Thinking of selling a rented property with bad tenants? We look at your rights, remedies, and options.

Bad tenants can cause massive headaches for landlords. Whether it’s rent arrears or property damage, the issues caused by problem tenants can cause misery and despair. Unfortunately, the legal protections enjoyed by tenants can’t just be ignored because of issues. The process of removing bad tenants is a complex one, and it can become costly.

If you are contemplating selling a house due to nuisance tenants, it’s important to know where you stand legally. While selling your property might prove tricky, it is possible. In fact, there are buyers out there who are looking for properties with sitting tenants.

Why do tenants get nervous about a change of landlord?

You might have enjoyed a good relationship with your tenants in the past, but announcing that you’re selling up might change all of that very quickly. The tenant may become anxious about having to deal with someone else. They’ll be concerned about repairs in the future, as well as the possibility of being able to extend the rental agreement. There’s a chance that your tenants will stay in the property, but cause you problems in the meantime. There’s also a risk that the tenants will only give you notice and move out — leaving you without a rental income.

If your tenants decide to be willfully obstructive, they might refuse access to your property for viewings. Also, they might stop paying rent. The process for repossessing a home because of arrears is long and complicated — something many bad tenants will use to their advantage.

Is it possible to sell my property with the tenants still in it?

Yes, you are free to sell your property with the tenants still living there. The new owner will take responsibility for the existing rental agreement, and will not be able to make changes to it until the term has finished. However, you will need to be upfront and honest about both the agreement in place and the tenants. If you sell your property without informing the buyer of rent arrears or ongoing issues with tenants, you run the risk of legal action.

Fortunately, some owners actively look for properties with sitting tenants. If your problems are limited to contractual niggles or repeated requests for minor repairs to be performed, you might be able to find a buyer willing to take on the tenants — as long as the rent is up to date. Even if there are rent arrears, some buyers will still consider buying, although they will expect a significant price reduction.

Know your rights as a landlord

The legal rights of your tenants are in no way affected by your decision to sell. They are still entitled to privacy and a home in a good state of repair. Your tenant probably has an Assured Shorthold Tenancy Agreement, which means they have a legal right to live in the property until the contract term comes to an end. However, to get your tenants out on or shortly after that date, you will need to provide two months’ notice. As part of the agreement, you are also legally obliged to pay the security deposit into a protected scheme.

Despite your plans to sell up, your tenants have the right to “quiet enjoyment”, which means you can only turn up at their door and demand access.
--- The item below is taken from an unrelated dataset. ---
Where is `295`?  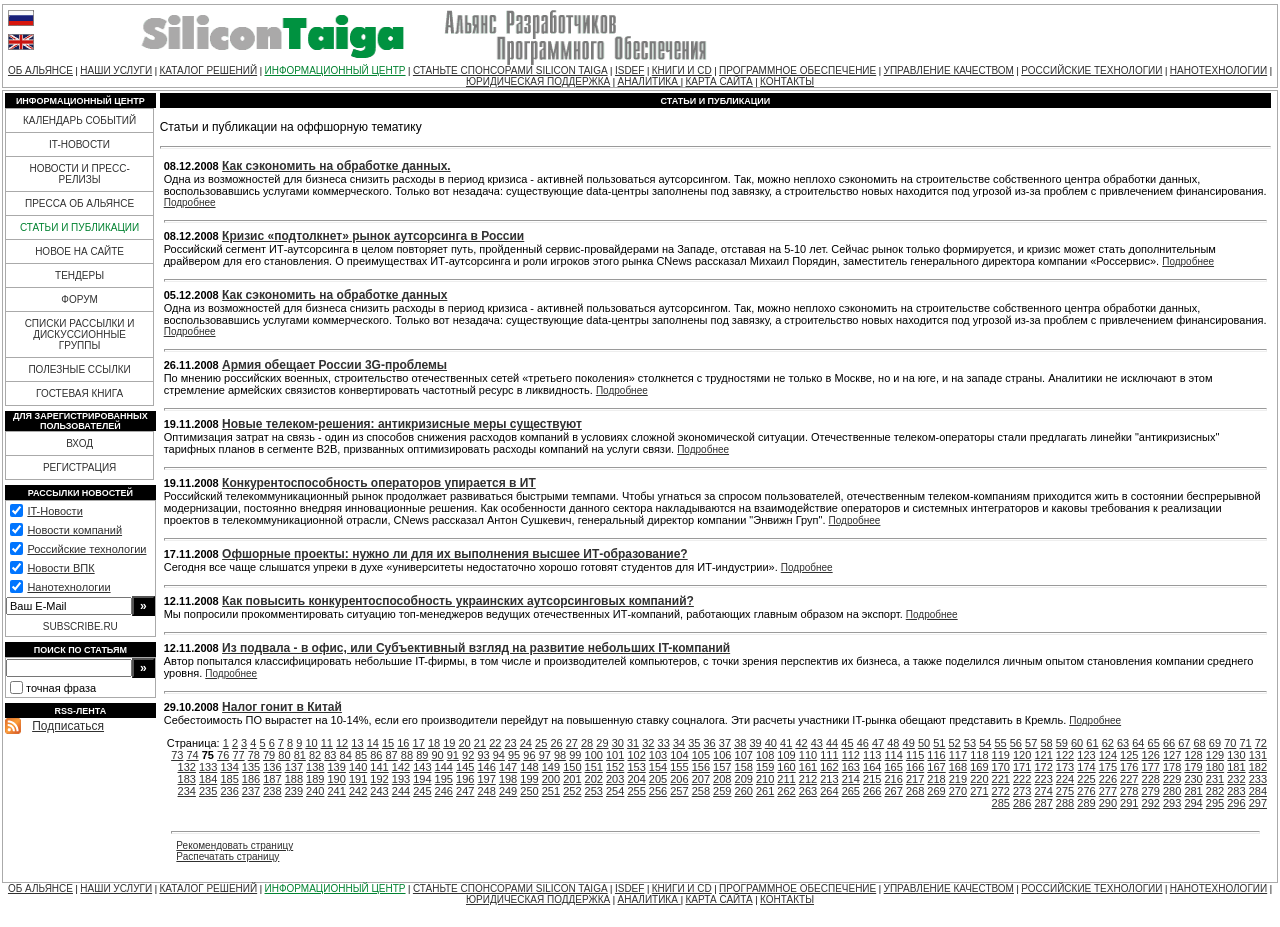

You can’t harass them in any way — even if you have prospective buyers to show around.

My tenant refuses to move out. What next?

Unless the term of the rental agreement is about to expire, your options are limited — mostly defined by the terms and conditions of the contract. To remove your sitting tenants, you will need to issue a S.21 notice, which gives the renter two months to vacate the property. However, merely issuing this notice doesn’t give you the right to enter the property and physically remove your tenants after the deadline has passed.
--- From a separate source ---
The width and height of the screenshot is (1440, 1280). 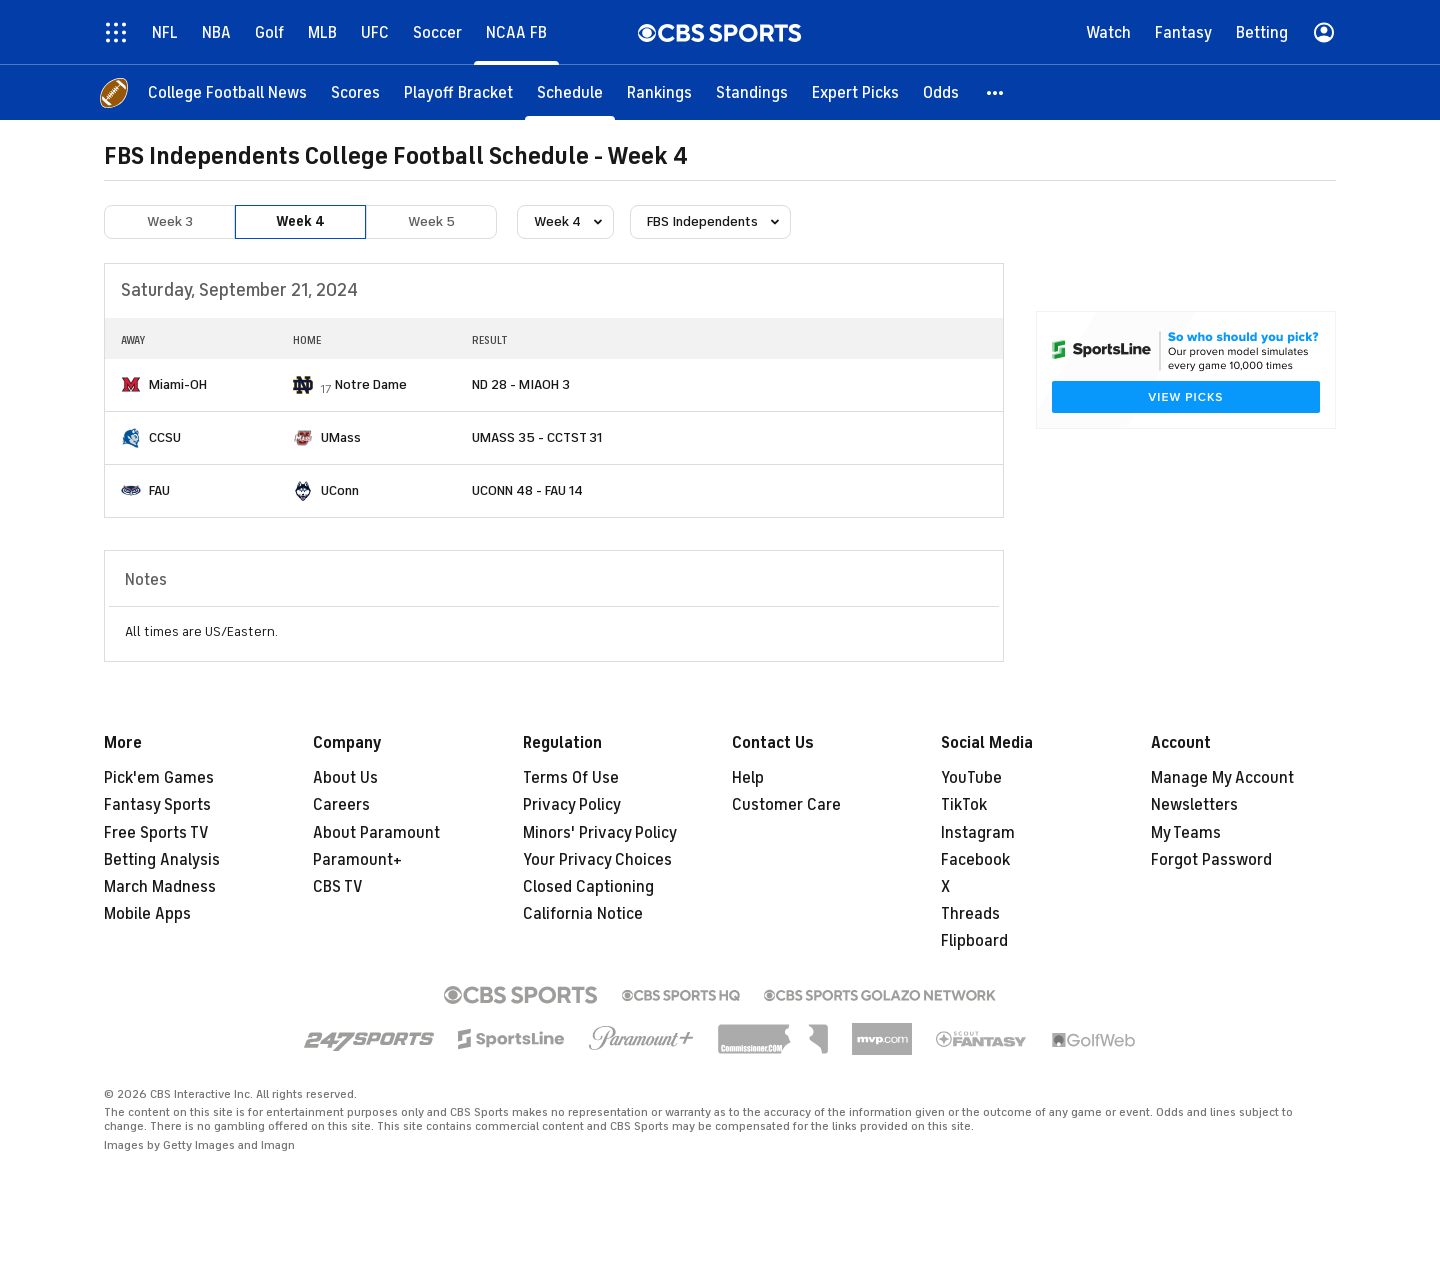 What do you see at coordinates (341, 805) in the screenshot?
I see `Careers` at bounding box center [341, 805].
Unfortunately, you will need to begin legal proceedings for their eviction, and that can be a long and expensive process. Apply to the court for a possession order, but from the time of application, it could be several months before you’re allowed to remove your tenants with the help of bailiffs forcibly.
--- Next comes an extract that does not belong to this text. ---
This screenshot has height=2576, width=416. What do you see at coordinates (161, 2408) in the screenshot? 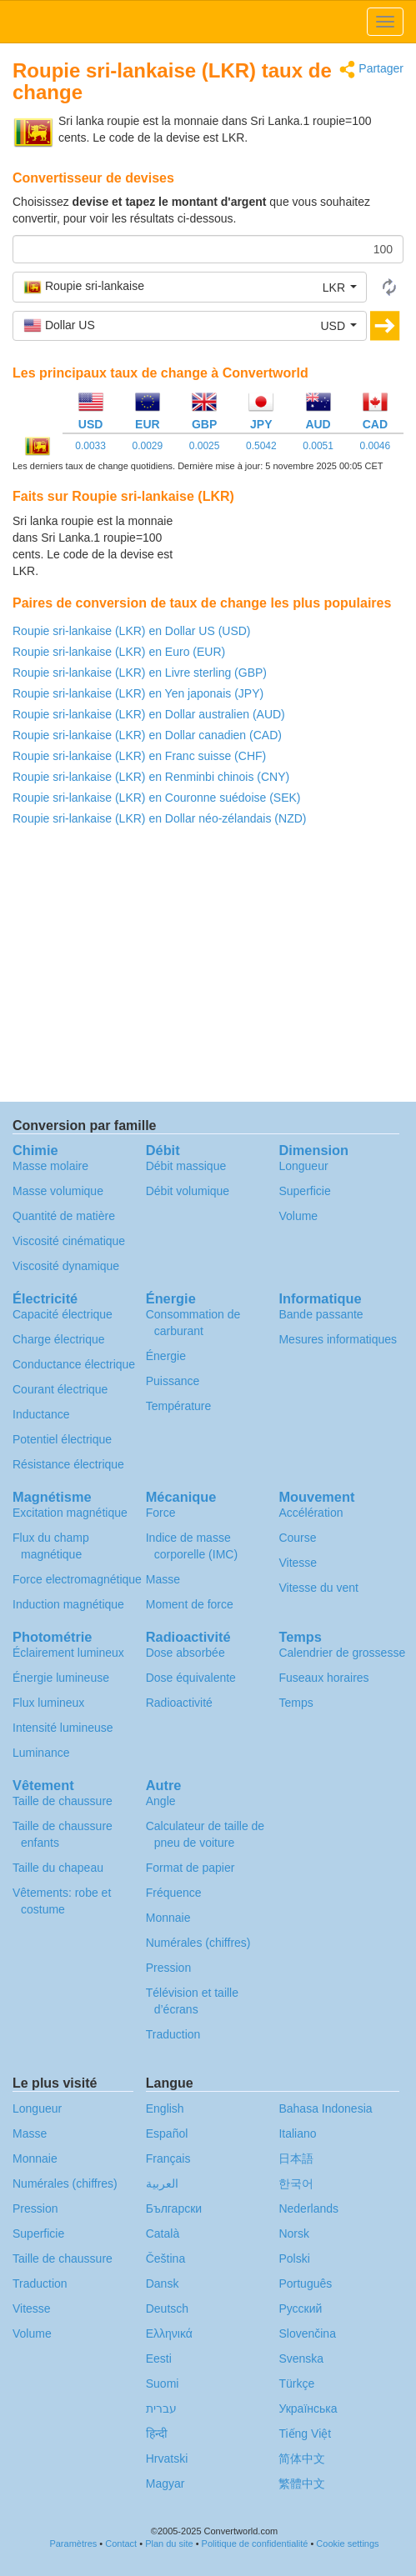 I see `עברית` at bounding box center [161, 2408]. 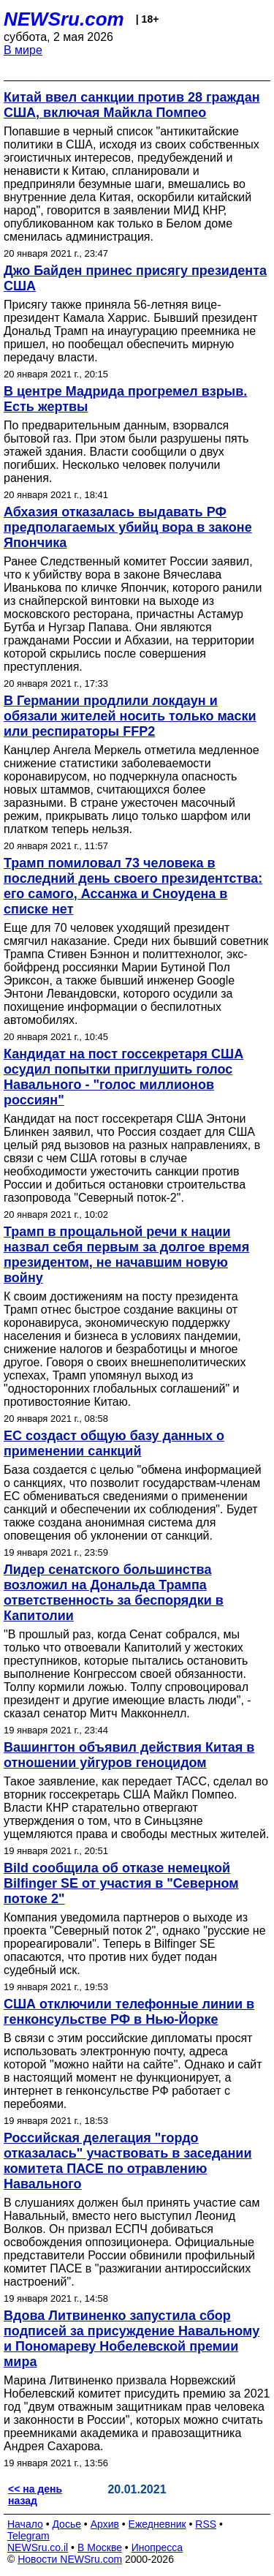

Note: Your tenants are liable for rent at the last agreed rate until the day they leave your property — even if they’re staying there beyond the date provided on the S.21 notice.

Am I able to sell my home when tenants refuse to move?

Yes, you can list your house for sale and sell it while you have bad tenants living there — even if they’re refusing to budge. However, you must inform any potential buyers of the situation right at the beginning of your dealings with them. If you have tenants who just refuse to leave the property, and they’re not paying rent, you face an uphill struggle to find a buyer, at least at the full market price.

If you’re trying to sell a property regardless, you will need access to it to show potential buyers around. But you can’t, under any circumstances, force your way into the property without the permission of the tenants. In this case, it is worth your while opening up a dialogue and attempting to strike a deal. For instance, you can offer a rent reduction or a promise not to chase arrears in return for access. Check the terms of the rental agreement, as this may provide you with temporary access to the property by giving notice.

I can’t afford to remove bad tenants using the legal process. What are my options?

Removing bad tenants with a possession order is a long and costly road to take. As well as legal costs and the costs involved in getting the property ready for the rental market again, you might face the prospect of covering mortgage repayments without a rental income. To avoid these costs, you can sell the house fast — but only if you find a willing buyer.

Finding someone to take on bad tenants on the open market will be a tough task, but you can bypass all of the pitfalls and complications involved and sell to a professional house buying service. These companies have the cash needed to get the ball rolling on home purchases immediately; they also have the resources necessary to deal with bad tenants. Another alternative is to sell at auction. Either way, you might be able to simply wash your hands of the entire problem in exchange for a reduced sale price.

If you’re selling a house due to bad tenants, you need to assess your legal position and proceed with caution to protect your interests.